I’ve been supplying liquidity to Compound, Aave, Curve and iEarn (yEarn) for quite a bit and never had any major problem there before I decided to give a shot to Balancer. I liked the concept behind the project and wanted to get some BAL token.
So I went to the most liquid WETH - sETH Balancer pool and supplied a considerable amount of WETH as a single asset.
Before doing so I checked the price of both assets on coingecko to make sure they are practically the same. With the same belief that Balancer will divide the asses fairly like e.g. Curve does I hit the “add liquidity” button.
I’m being familiar with impermanent loss phenomenon, that’s why I always choose asses tightly pegged to each other like stable coins, renBTC, WBTS, sBTC and never have had any issue with them with the above mentioned DefI platforms.
Imagine my surprise after I checked my assets balances in the pool to find out that I’ve been instantly cut a whole 4 ETH if I decided to withdraw!

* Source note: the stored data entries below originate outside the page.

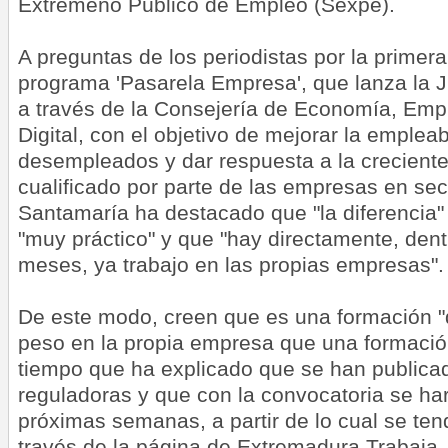
Extremeño Público de Empleo (Sexpe).
A preguntas de los periodistas por la primer
programa 'Pasarela Empresa', que lanza la 
a través de la Consejería de Economía, Emp
Digital, con el objetivo de mejorar la empleab
desempleados y dar respuesta a la crecien
cualificado por parte de las empresas en sec
Santamaría ha destacado que "la diferencia"
"muy práctico" y que "hay directamente, dent
meses, ya trabajo en las propias empresas".
De este modo, creen que es una formación "
peso en la propia empresa que una formación
tiempo que ha explicado que se han publica
reguladoras y que con la convocatoria se har
próximas semanas, a partir de lo cual se tend
través de la página de Extremadura Trabaja.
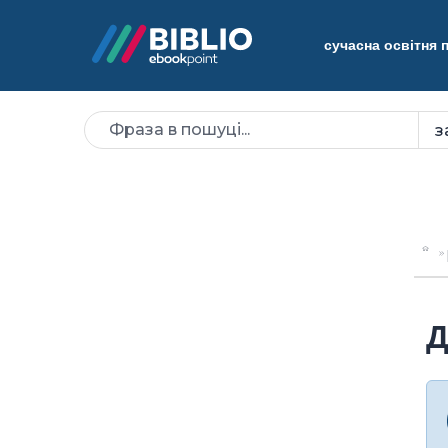
сучасна освітня
Д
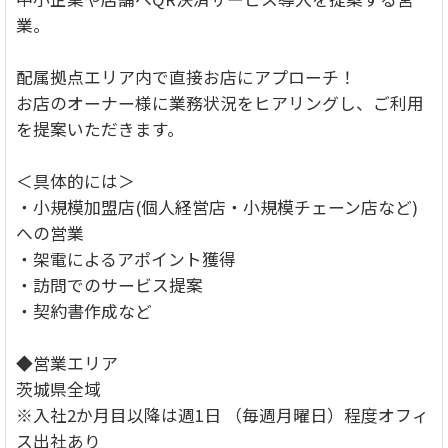
業。
配属拠点エリア内で直接お店にアプローチ！
お店のオーナー様に業務状況をヒアリングし、ご利用
を提案いただきます。
＜具体的には＞
・小規模加盟店(個人経営店・小規模チェーン店など)
への営業
・架電によるアポイント獲得
・訪問でのサービス提案
・契約書作成など
◆営業エリア
茨城県全域
※入社2か月目以降は週1日 （毎週月曜日）程度オフィ
ス出社あり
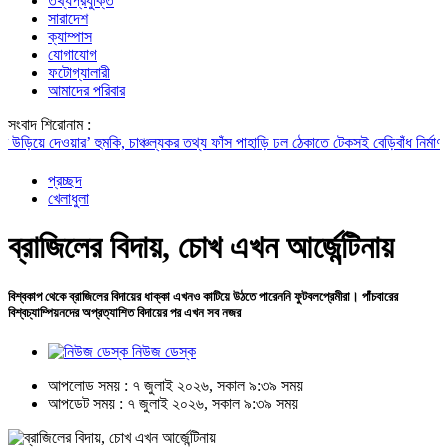
তথ্যপ্রযুক্তি
সারাদেশ
ক্যাম্পাস
যোগাযোগ
ফটোগ্যালারী
আমাদের পরিবার
সংবাদ শিরোনাম :
 দেওয়ার’ হুমকি, চাঞ্চল্যকর তথ্য ফাঁস
পাহাড়ি ঢল ঠেকাতে টেকসই বেড়িবাঁধ নির্মাণ করা হবে: 
প্রচ্ছদ
খেলাধুলা
ব্রাজিলের বিদায়, চোখ এখন আর্জেন্টিনায়
বিশ্বকাপ থেকে ব্রাজিলের বিদায়ের ধাক্কা এখনও কাটিয়ে উঠতে পারেননি ফুটবলপ্রেমীরা। পাঁচবারের
বিশ্বচ্যাম্পিয়নদের অপ্রত্যাশিত বিদায়ের পর এখন সব নজর
নিউজ ডেস্ক
আপলোড সময় : ৭ জুলাই ২০২৬, সকাল ৯:৩৯ সময়
আপডেট সময় : ৭ জুলাই ২০২৬, সকাল ৯:৩৯ সময়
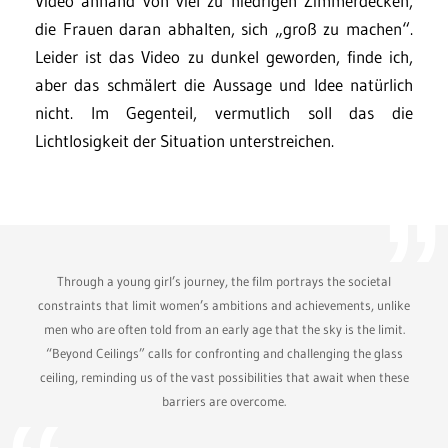
Video anhand von viel zu niedrigen Zimmerdecken,
die Frauen daran abhalten, sich „groß zu machen“.
Leider ist das Video zu dunkel geworden, finde ich,
aber das schmälert die Aussage und Idee natürlich
nicht. Im Gegenteil, vermutlich soll das die
Lichtlosigkeit der Situation unterstreichen.
Through a young girl’s journey, the film portrays the societal
constraints that limit women’s ambitions and achievements, unlike
men who are often told from an early age that the sky is the limit.
“Beyond Ceilings” calls for confronting and challenging the glass
ceiling, reminding us of the vast possibilities that await when these
barriers are overcome.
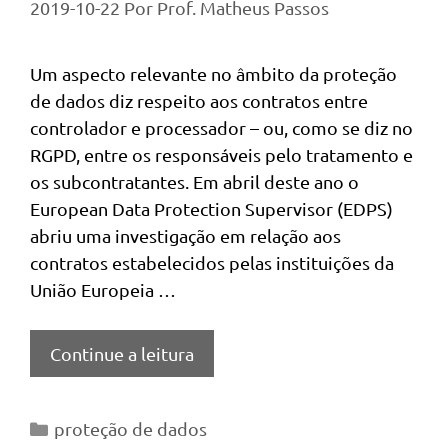
2019-10-22
Por
Prof. Matheus Passos
Um aspecto relevante no âmbito da proteção
de dados diz respeito aos contratos entre
controlador e processador – ou, como se diz no
RGPD, entre os responsáveis pelo tratamento e
os subcontratantes. Em abril deste ano o
European Data Protection Supervisor (EDPS)
abriu uma investigação em relação aos
contratos estabelecidos pelas instituições da
União Europeia …
Continue a leitura
Categorias
proteção de dados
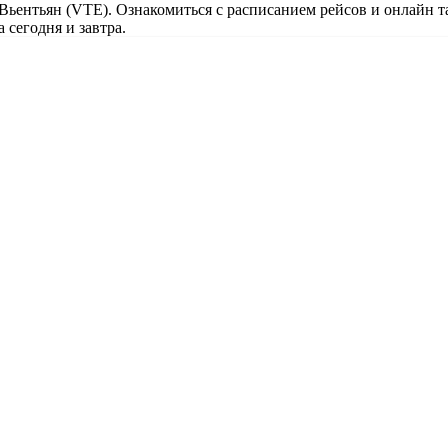
 Вьентьян (VTE). Ознакомиться с расписанием рейсов и онлайн 
 сегодня и завтра.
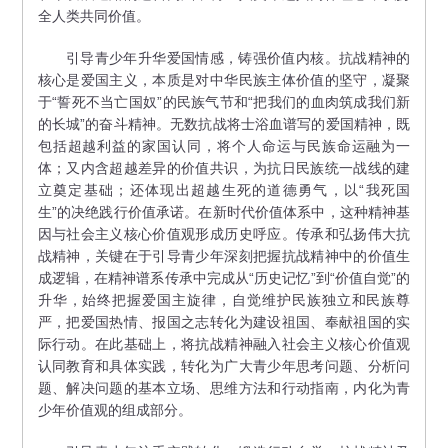
全人类共同价值。
引导青少年升华爱国情感，铸强价值内核。抗战精神的
核心是爱国主义，本质是对中华民族主体价值的坚守，凝聚
于“誓死不当亡国奴”的民族气节和“把我们的血肉筑成我们新
的长城”的奋斗精神。无数抗战将士浴血谱写的爱国精神，既
包括超越利益的家国认同，将个人命运与民族命运融为一
体；又内含超越差异的价值共识，为抗日民族统一战线的建
立奠定基础；还体现出超越生死的道德勇气，以“我死国
生”的决绝践行价值承诺。在新时代价值体系中，这种精神基
因与社会主义核心价值观形成历史呼应。传承和弘扬伟大抗
战精神，关键在于引导青少年深刻把握抗战精神中的价值生
成逻辑，在精神谱系传承中完成从“历史记忆”到“价值自觉”的
升华，始终把握爱国主旋律，自觉维护民族独立和民族尊
严，把爱国热情、报国之志转化为建设祖国、奉献祖国的实
际行动。在此基础上，将抗战精神融入社会主义核心价值观
认同教育和具体实践，转化为广大青少年思考问题、分析问
题、解决问题的基本立场、思维方法和行动指南，内化为青
少年价值观的组成部分。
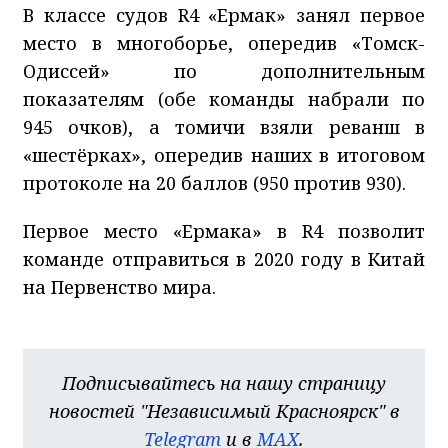
В классе судов R4 «Ермак» занял первое
место в многоборье, опередив «Томск-
Одиссей» по дополнительным
показателям (обе команды набрали по
945 очков), а томичи взяли реванш в
«шестёрках», опередив наших в итоговом
протоколе на 20 баллов (950 против 930).
Первое место «Ермака» в R4 позволит
команде отправиться в 2020 году в Китай
на Первенство мира.
Подписывайтесь на нашу страницу
новостей "Независимый Красноярск" в
Telegram
и в
MAX
.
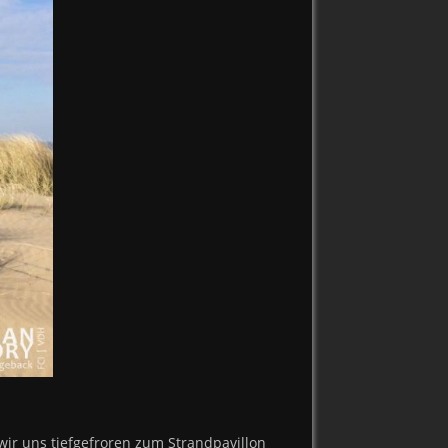
ir uns tiefgefroren zum Strandpavillon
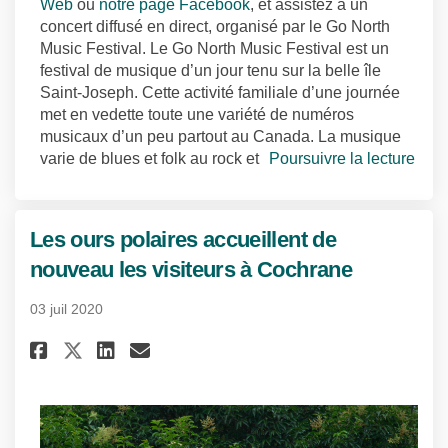
(Liens externes)
(Liens externes)
Web
ou
notre page Facebook
, et assistez à un
concert diffusé en direct, organisé par le Go North
Music Festival. Le Go North Music Festival est un
festival de musique d’un jour tenu sur la belle île
Saint-Joseph. Cette activité familiale d’une journée
met en vedette toute une variété de numéros
musicaux d’un peu partout au Canada. La musique
varie de blues et folk au rock et
Poursuivre la lecture
Les ours polaires accueillent de
nouveau les visiteurs à Cochrane
03 juil 2020
Partager Les ours polaires acc
Partager Les ours polaire
Courriel Les ours polai
Partager Les ours polaires a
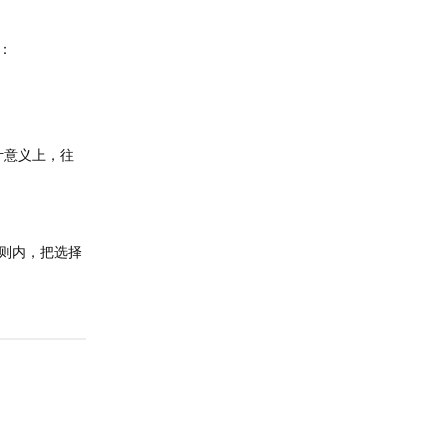
：
计意义上，往
则内，把选择
回复
回复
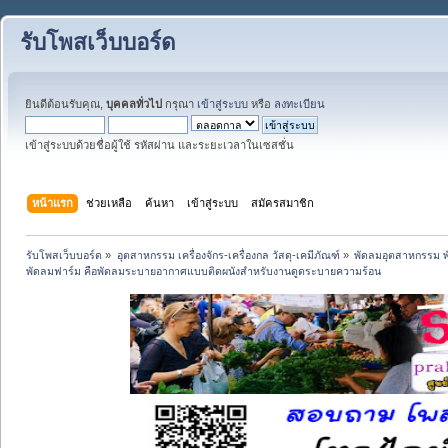
รับโพสเว็บบอร์ด
ยินดีต้อนรับคุณ,
บุคคลทั่วไป
กรุณา
เข้าสู่ระบบ
หรือ
ลงทะเบียน
เข้าสู่ระบบด้วยชื่อผู้ใช้ รหัสผ่าน และระยะเวลาในเซสชั่น
หน้าแรก
ช่วยเหลือ
ค้นหา
เข้าสู่ระบบ
สมัครสมาชิก
รับโพสเว็บบอร์ด
»
อุตสาหกรรม เครื่องจักร-เครื่องกล วัสดุ-เคมีภัณฑ์
»
พัดลมอุตสาหกรรม พั
พัดลมฟาร์ม คือพัดลมระบายอากาศแบบติดผนังสำหรับงานดูดระบายความร้อน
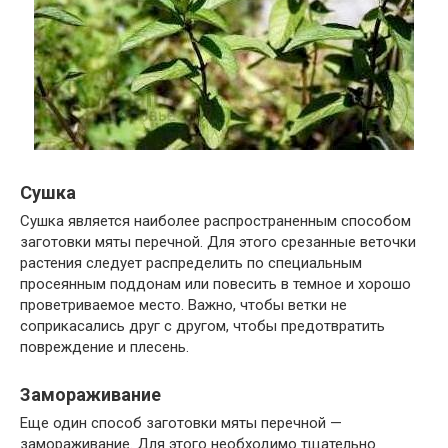
Сушка
Сушка является наиболее распространенным способом
заготовки мяты перечной. Для этого срезанные веточки
растения следует распределить по специальным
просеянным поддонам или повесить в темное и хорошо
проветриваемое место. Важно, чтобы ветки не
соприкасались друг с другом, чтобы предотвратить
повреждение и плесень.
Замораживание
Еще один способ заготовки мяты перечной —
замораживание. Для этого необходимо тщательно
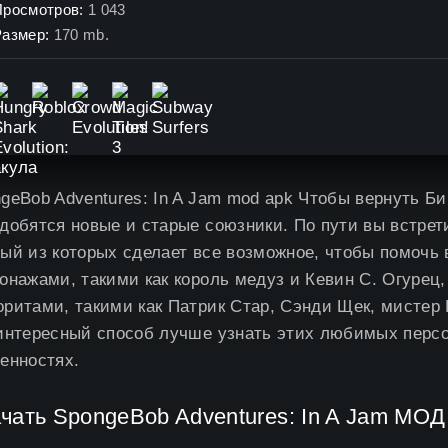
Просмотров:
1 043
Размер:
170 mb.
geBob Adventures: In A Jam mod apk Чтобы вернуть Б
добятся новые и старые союзники. По пути вы встре
ый из которых сделает все возможное, чтобы помочь
онажами, такими как король медуз и Кевин С. Огурец
ритами, такими как Патрик Стар, Сэнди Щек, мистер 
интересный способ лучше узнать этих любимых персо
енностях.
чать SpongeBob Adventures: In A Jam МО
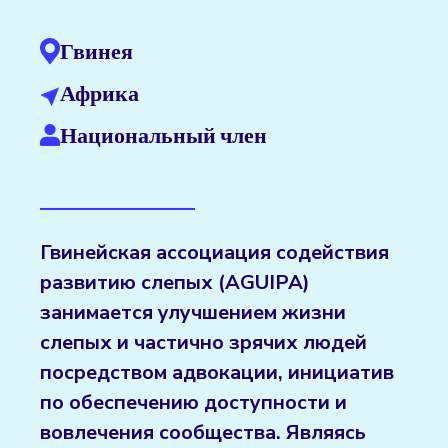
Гвинея
Африка
Национальный член
Гвинейская ассоциация содействия
развитию слепых (AGUIPA)
занимается улучшением жизни
слепых и частично зрячих людей
посредством адвокации, инициатив
по обеспечению доступности и
вовлечения сообщества. Являясь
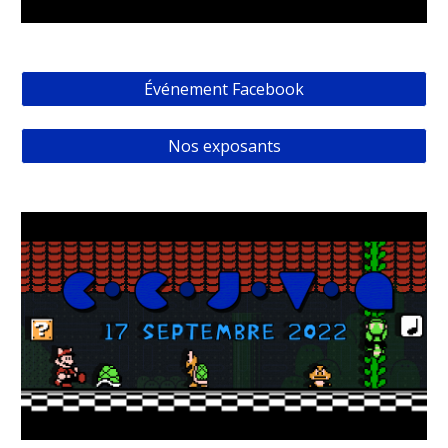
Événement Facebook
Nos exposants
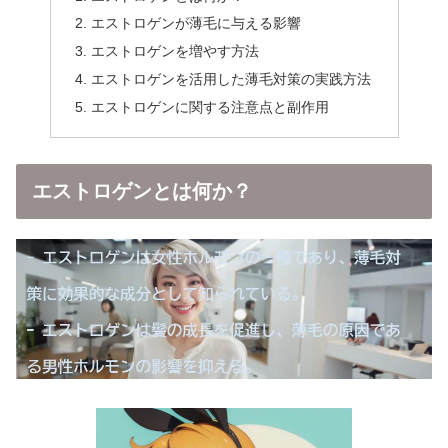
エストロゲンが薄毛に与える影響
エストロゲンを増やす方法
エストロゲンを活用した薄毛対策の実践方法
エストロゲンに関する注意点と副作用
エストロゲンとは何か？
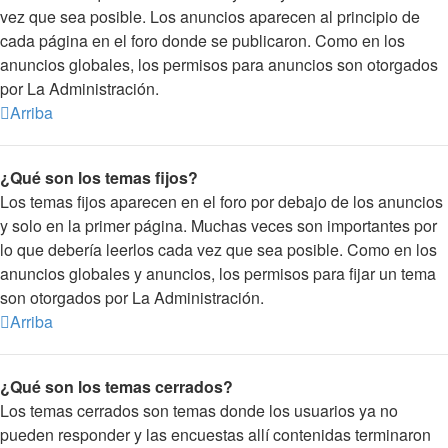
vez que sea posible. Los anuncios aparecen al principio de
cada página en el foro donde se publicaron. Como en los
anuncios globales, los permisos para anuncios son otorgados
por La Administración.
Arriba
¿Qué son los temas fijos?
Los temas fijos aparecen en el foro por debajo de los anuncios
y solo en la primer página. Muchas veces son importantes por
lo que debería leerlos cada vez que sea posible. Como en los
anuncios globales y anuncios, los permisos para fijar un tema
son otorgados por La Administración.
Arriba
¿Qué son los temas cerrados?
Los temas cerrados son temas donde los usuarios ya no
pueden responder y las encuestas allí contenidas terminaron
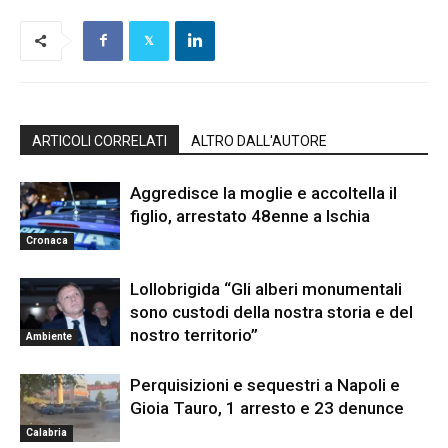
ARTICOLI CORRELATI
ALTRO DALL'AUTORE
Aggredisce la moglie e accoltella il
figlio, arrestato 48enne a Ischia
Cronaca
Lollobrigida “Gli alberi monumentali
sono custodi della nostra storia e del
nostro territorio”
Ambiente
Perquisizioni e sequestri a Napoli e
Gioia Tauro, 1 arresto e 23 denunce
Calabria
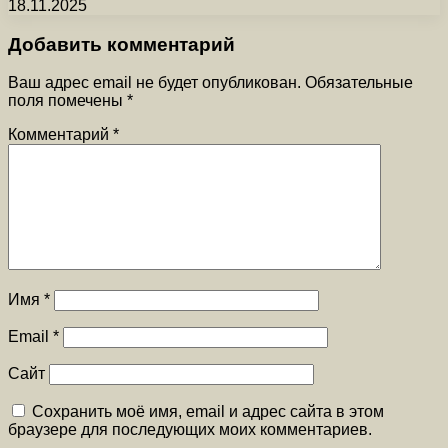
18.11.2025
Добавить комментарий
Ваш адрес email не будет опубликован.
Обязательные
поля помечены
*
Комментарий
*
Имя
*
Email
*
Сайт
Сохранить моё имя, email и адрес сайта в этом
браузере для последующих моих комментариев.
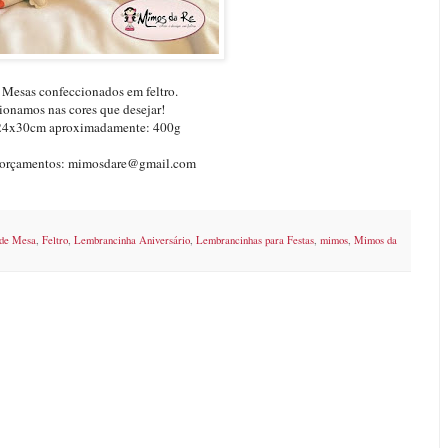
 Mesas confeccionados em feltro.
onamos nas cores que desejar!
24x30cm aproximadamente: 400g
e orçamentos: mimosdare@gmail.com
 de Mesa
,
Feltro
,
Lembrancinha Aniversário
,
Lembrancinhas para Festas
,
mimos
,
Mimos da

What I guess should have been done beforehand:
- You should have warned a user supplying a single asset about how many other assets she will get in return.
- You should have set a slippage ratio to choose from or warn a user not to supply a single asset if there’s a loss of more than 0.1%
- And the last one and most interesting: Is this the way you reward liquidity providers? Are we supposed to be market makers who choose the bid/ask spread, set up slippage etc or are we just mindless sheep to be shaved by the system?
I calculated how much time it takes to cover the losses with the 0.01% fees and around 200k daily volume. Now ready? It will take me whole twenty years to just cover the entry loss not to speak about any profit.
To say I’m disappointed is to say nothing.
So my question is: is there any way to compensate for the loss?